审判者等四个人猝不及防,竟然被殿门的白光罩住,顿时身不由己,都被白光吸进了圣殿。
木头将路上的土系法阵消于无形,以防误伤路人,然后才进入阵眼,操纵无极法阵圣殿,攻击审判者。
审判者等人进入无极法阵圣殿后,就落入了法阵当中,见不到圣教裁决者的影子了。不但如此,他身边已经见不到任何一个九阶执法者了,他们和圣教裁决者一起落入了法阵的死门,只不过,法阵还没运行,他们暂时还活着而已。
别说这时候审判者的灵力已经损耗的差不多,而且人手又被分开,就是他们还在一起,也无法撼动这个圣殿的法阵,毕竟这法阵是汞磺筑基,哪是木头在外面临时拼凑的法阵可比的?
审判者正在到处寻找出路,却突见法阵发动起来,他不由得大骇,刚才外面的法阵已经是害得他们死的死,伤的伤,这空间内的法阵无疑比那个要厉害得多,他急忙分离自保,却不料自己并没有受到什么攻击。原来,木头将他封锁在杜门中,杜门主空间围困,并不攻击。
他虽然没事,却听到两外两个执法者的惨叫声,原来,他们一个伤在死门的攻击下,一个死在圣教裁决者的手里。
法阵接着演变,没几轮,那个受伤的执法者也一命呜呼了,他本就不是圣教裁决者的对手,加上法阵只攻击他,不攻击圣教裁决者,他还有伤在身,如何挡得住?
审判者听到执法者的惨叫,吓得心惊肉跳,他正像个没头苍蝇似地乱撞,却突然发现法阵生变,八门消失,在他面前出现了一个人。严格来说,这算不上是一个人,因为他明显是个火系元素能量体。

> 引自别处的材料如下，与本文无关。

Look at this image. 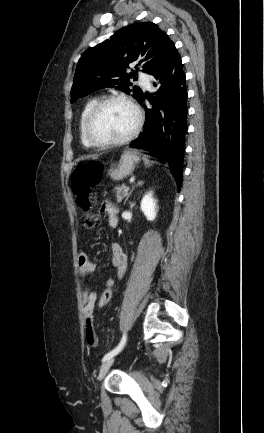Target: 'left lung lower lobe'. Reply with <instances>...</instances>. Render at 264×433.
<instances>
[{"instance_id": "left-lung-lower-lobe-1", "label": "left lung lower lobe", "mask_w": 264, "mask_h": 433, "mask_svg": "<svg viewBox=\"0 0 264 433\" xmlns=\"http://www.w3.org/2000/svg\"><path fill=\"white\" fill-rule=\"evenodd\" d=\"M151 75L155 78L153 85L158 90L153 95L143 94L138 101L143 103L147 99L151 107L145 106L144 130L131 143L135 148L152 151V155L168 166L180 188L187 132L188 93L186 75L177 50L171 51Z\"/></svg>"}]
</instances>
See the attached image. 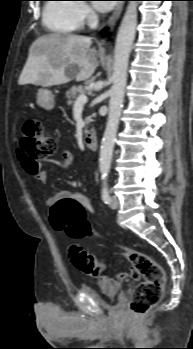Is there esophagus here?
I'll list each match as a JSON object with an SVG mask.
<instances>
[{"instance_id":"34e87169","label":"esophagus","mask_w":193,"mask_h":349,"mask_svg":"<svg viewBox=\"0 0 193 349\" xmlns=\"http://www.w3.org/2000/svg\"><path fill=\"white\" fill-rule=\"evenodd\" d=\"M122 9H123V3H122V1H119L114 9V12L112 13V15L107 23V27L109 29V32H111L114 29L120 15H121Z\"/></svg>"}]
</instances>
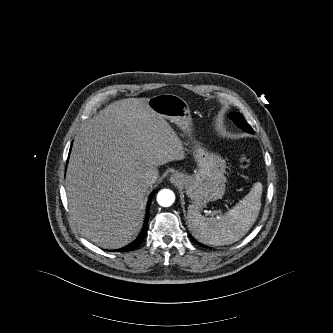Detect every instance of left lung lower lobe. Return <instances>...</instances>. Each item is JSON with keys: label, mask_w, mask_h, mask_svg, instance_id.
<instances>
[{"label": "left lung lower lobe", "mask_w": 333, "mask_h": 333, "mask_svg": "<svg viewBox=\"0 0 333 333\" xmlns=\"http://www.w3.org/2000/svg\"><path fill=\"white\" fill-rule=\"evenodd\" d=\"M195 241V240H194ZM197 244H199V245H201V246H203L202 244H200L199 242H197V241H195Z\"/></svg>", "instance_id": "1"}]
</instances>
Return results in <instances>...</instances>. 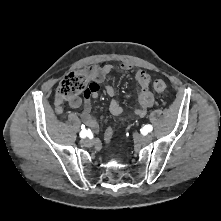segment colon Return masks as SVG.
Masks as SVG:
<instances>
[{
  "label": "colon",
  "instance_id": "1",
  "mask_svg": "<svg viewBox=\"0 0 221 221\" xmlns=\"http://www.w3.org/2000/svg\"><path fill=\"white\" fill-rule=\"evenodd\" d=\"M89 83L87 77L81 73H70L64 77L59 89L58 97L62 100L76 97L81 94L84 88H87ZM154 89L160 94H164L167 91V84L165 81L158 79L154 82Z\"/></svg>",
  "mask_w": 221,
  "mask_h": 221
}]
</instances>
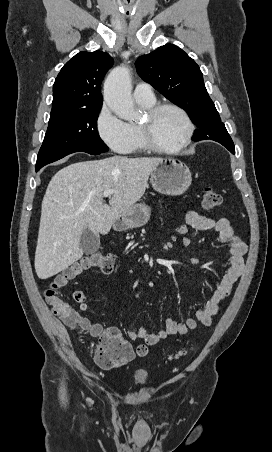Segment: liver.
I'll return each mask as SVG.
<instances>
[{
    "label": "liver",
    "instance_id": "liver-1",
    "mask_svg": "<svg viewBox=\"0 0 272 452\" xmlns=\"http://www.w3.org/2000/svg\"><path fill=\"white\" fill-rule=\"evenodd\" d=\"M154 157L113 156L82 161L59 170L48 184L42 201L35 252L40 279L50 278L78 261L80 238L88 227L97 236L141 199L148 186ZM112 190L109 205L103 192Z\"/></svg>",
    "mask_w": 272,
    "mask_h": 452
}]
</instances>
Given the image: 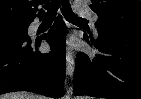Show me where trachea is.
Here are the masks:
<instances>
[{
  "instance_id": "obj_1",
  "label": "trachea",
  "mask_w": 141,
  "mask_h": 99,
  "mask_svg": "<svg viewBox=\"0 0 141 99\" xmlns=\"http://www.w3.org/2000/svg\"><path fill=\"white\" fill-rule=\"evenodd\" d=\"M62 7H61V5ZM61 7V11L63 16L69 21V22H77V23H85L87 22L86 19H83L81 17H78L71 9V5L69 3V0H52L51 3L44 6V8L47 10L45 20L52 21L55 18L56 11Z\"/></svg>"
}]
</instances>
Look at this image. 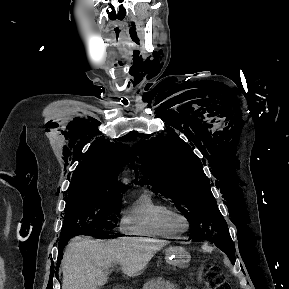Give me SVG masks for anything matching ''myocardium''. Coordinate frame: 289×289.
<instances>
[{
  "label": "myocardium",
  "mask_w": 289,
  "mask_h": 289,
  "mask_svg": "<svg viewBox=\"0 0 289 289\" xmlns=\"http://www.w3.org/2000/svg\"><path fill=\"white\" fill-rule=\"evenodd\" d=\"M174 218H180L181 220H183L185 224L183 229H176L173 226L172 221ZM162 221L168 230H170L171 232L177 235L184 234L185 232L189 230V227H190V223H189L187 216L181 210L177 208H173V207H167L163 211Z\"/></svg>",
  "instance_id": "myocardium-1"
}]
</instances>
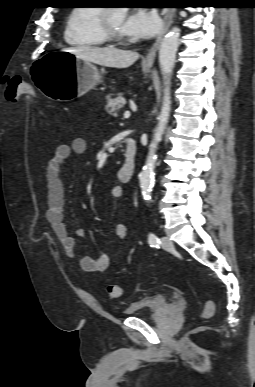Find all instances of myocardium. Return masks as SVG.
<instances>
[{
  "mask_svg": "<svg viewBox=\"0 0 255 387\" xmlns=\"http://www.w3.org/2000/svg\"><path fill=\"white\" fill-rule=\"evenodd\" d=\"M111 9L103 8L99 14V27L100 31L105 38L106 42L119 43L125 40L123 33L118 32L112 26L110 19Z\"/></svg>",
  "mask_w": 255,
  "mask_h": 387,
  "instance_id": "obj_1",
  "label": "myocardium"
}]
</instances>
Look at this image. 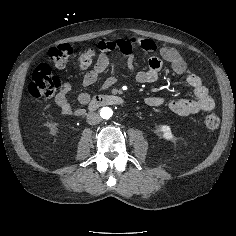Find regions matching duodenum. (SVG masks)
<instances>
[{
	"label": "duodenum",
	"mask_w": 236,
	"mask_h": 236,
	"mask_svg": "<svg viewBox=\"0 0 236 236\" xmlns=\"http://www.w3.org/2000/svg\"><path fill=\"white\" fill-rule=\"evenodd\" d=\"M87 103L90 109H97L102 106L121 105L123 103V99L117 95L101 94L89 98Z\"/></svg>",
	"instance_id": "410a0bca"
}]
</instances>
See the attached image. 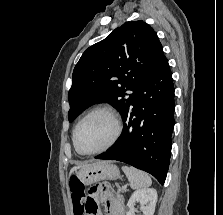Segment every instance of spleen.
<instances>
[{
  "label": "spleen",
  "mask_w": 223,
  "mask_h": 215,
  "mask_svg": "<svg viewBox=\"0 0 223 215\" xmlns=\"http://www.w3.org/2000/svg\"><path fill=\"white\" fill-rule=\"evenodd\" d=\"M122 169L124 173H126L133 189H140V187L151 185V177H149L148 173H145V171L136 169V167H128V165H123Z\"/></svg>",
  "instance_id": "1"
}]
</instances>
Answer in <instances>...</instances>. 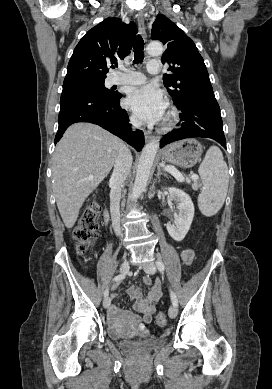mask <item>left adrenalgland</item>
<instances>
[{
    "instance_id": "left-adrenal-gland-1",
    "label": "left adrenal gland",
    "mask_w": 272,
    "mask_h": 389,
    "mask_svg": "<svg viewBox=\"0 0 272 389\" xmlns=\"http://www.w3.org/2000/svg\"><path fill=\"white\" fill-rule=\"evenodd\" d=\"M157 169H158L157 174H156L157 178H159L160 175H163L165 177L167 176V174L161 170L160 166H158Z\"/></svg>"
}]
</instances>
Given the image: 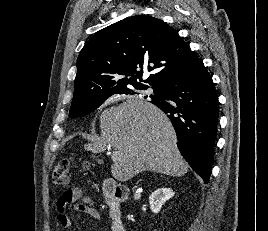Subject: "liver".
<instances>
[{
	"label": "liver",
	"mask_w": 268,
	"mask_h": 231,
	"mask_svg": "<svg viewBox=\"0 0 268 231\" xmlns=\"http://www.w3.org/2000/svg\"><path fill=\"white\" fill-rule=\"evenodd\" d=\"M100 129V137L85 149L98 153L113 148L112 156L118 160L111 166V174L120 182L146 170L173 177L188 171L170 120L150 102L132 97L105 109Z\"/></svg>",
	"instance_id": "liver-1"
}]
</instances>
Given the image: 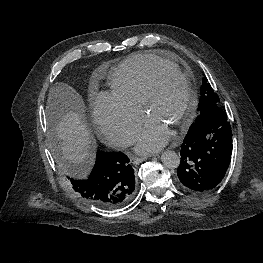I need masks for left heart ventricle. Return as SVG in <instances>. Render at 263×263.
Instances as JSON below:
<instances>
[{
    "label": "left heart ventricle",
    "instance_id": "obj_1",
    "mask_svg": "<svg viewBox=\"0 0 263 263\" xmlns=\"http://www.w3.org/2000/svg\"><path fill=\"white\" fill-rule=\"evenodd\" d=\"M187 101L185 83L179 78L167 75L161 78L149 111V119L172 132L175 123L184 111Z\"/></svg>",
    "mask_w": 263,
    "mask_h": 263
}]
</instances>
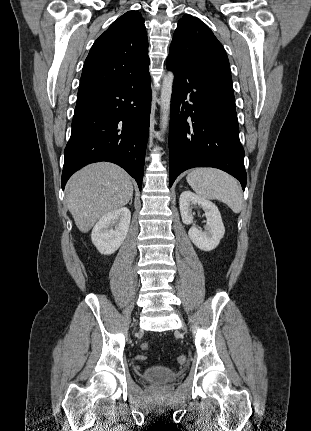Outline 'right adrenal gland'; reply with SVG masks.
I'll use <instances>...</instances> for the list:
<instances>
[{
  "label": "right adrenal gland",
  "mask_w": 311,
  "mask_h": 431,
  "mask_svg": "<svg viewBox=\"0 0 311 431\" xmlns=\"http://www.w3.org/2000/svg\"><path fill=\"white\" fill-rule=\"evenodd\" d=\"M132 202H133V200H132V198H131L130 206H132Z\"/></svg>",
  "instance_id": "obj_1"
}]
</instances>
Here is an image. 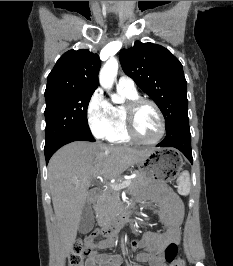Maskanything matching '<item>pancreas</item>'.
Instances as JSON below:
<instances>
[{
	"instance_id": "obj_1",
	"label": "pancreas",
	"mask_w": 233,
	"mask_h": 266,
	"mask_svg": "<svg viewBox=\"0 0 233 266\" xmlns=\"http://www.w3.org/2000/svg\"><path fill=\"white\" fill-rule=\"evenodd\" d=\"M145 176L138 172L137 176L131 179V184L128 186L130 193L134 192L140 187L147 185ZM120 203V192L112 188H108L104 191L102 197L97 201L96 211L99 217L100 223H104L115 216Z\"/></svg>"
}]
</instances>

原来,木头有心要尝试各种法阵的威力,因此他杀掉了执法者后,进入阵眼宝塔的顶级,将法阵从乾坤法阵升级为洪荒震离法阵--也就是火系法阵,因为震代表炎,为火之源,离代表火元素,并催动出了法阵的真元--就是那个火系元素能量体。
真元现身后,木头发现,自己竟然可以不用再操控法阵了,法阵的真元竟然可以自行操控,比他操控的速度更快、效率更高。真元一边催动法阵,一比和审判者战在一处。审判者不知道这个真元就是法阵的一部分,他一直被法阵困扰,见有人来,不管是真人还是能量体,总比和那个强大的法阵打交道的好。说不定打败了他,还能找到出路,因此他毫不留情,对真元展开了暴风骤雨般地攻击。
九阶审判者者的力量确实惊人,他双手握拳,对着真元就是一记双风灌耳,那真元并不防守,而是一记黑虎掏心反攻。审判者不由得大喜,他是光明系,身体素质超强,难道还怕这个能量体的一击?因此他没有退缩,双方形成了对攻的态势。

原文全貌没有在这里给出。